[Ruefully.] And there's no fun in any of
them.
ANN. [Rising.] Oh! Daddy, you are so--don't you know that you're
the despair of all social reformers? [She envelops him.] There's a
tear in the left knee of your trousers. You're not to wear them
again.
WELLWYN. Am I likely to?
ANN. I shouldn't be a bit surprised if it isn't your only pair.
D'you know what I live in terror of?
[WELLWYN gives her a queer and apprehensive look.]

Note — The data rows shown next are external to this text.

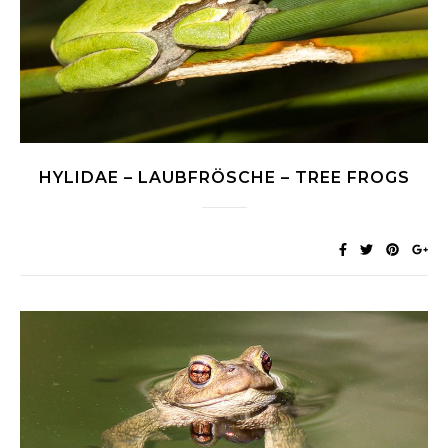
HYLIDAE – LAUBFRÖSCHE – TREE FROGS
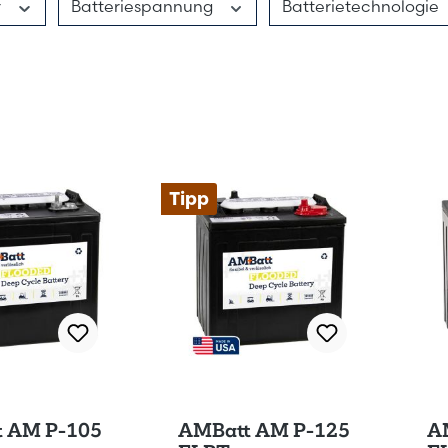
r
Batteriespannung
Batterietechnologie
Tipp
 AM P-105
AMBatt AM P-125
A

ANN. That you'll take them off some day, and give them away in the
street. Have you got any money? [She feels in his coat, and he his
trousers--they find nothing.] Do you know that your pockets are one
enormous hole?
WELLWYN. No!
ANN. Spiritually.
WELLWYN. Oh! Ah! H'm!
ANN. [Severely.] Now, look here, Daddy! [She takes him by his
lapels.] Don't imagine that it isn't the most disgusting luxury on
your part to go on giving away things as you do! You know what you
really are, I suppose--a sickly sentimentalist!
WELLWYN. [Breaking away from her, disturbed.] It isn't sentiment.
It's simply that they seem to me so--so--jolly. If I'm to give up
feeling sort of--nice in here [he touches his chest] about people--it
doesn't matter who they are--then I don't know what I'm to do.
I shall have to sit with my head in a bag.
ANN. I think you ought to.
WELLWYN. I suppose they see I like them--then they tell me things.
After that, of course you can't help doing what you can.